■ What you have to do ■
Scan the records beneath this line for the line holding "Copyright © Todos los derechos reservados." and the line holding "por AF themes.", then transcribe exactly those two and all lines between.

■ Material for the task ■
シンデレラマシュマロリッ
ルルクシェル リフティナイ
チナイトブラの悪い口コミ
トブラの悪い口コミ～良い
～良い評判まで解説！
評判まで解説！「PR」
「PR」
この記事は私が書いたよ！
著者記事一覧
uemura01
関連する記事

...

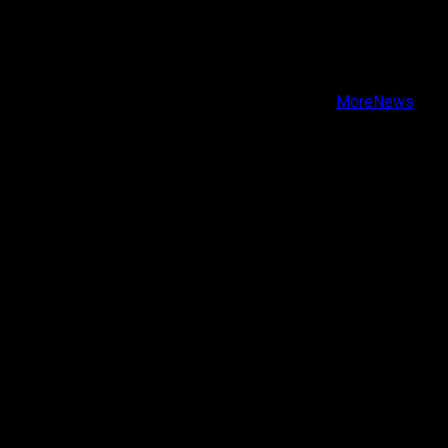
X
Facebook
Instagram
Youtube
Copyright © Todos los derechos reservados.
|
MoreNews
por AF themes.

■ Output below ■
Copyright © Todos los derechos reservados.
|
MoreNews
por AF themes.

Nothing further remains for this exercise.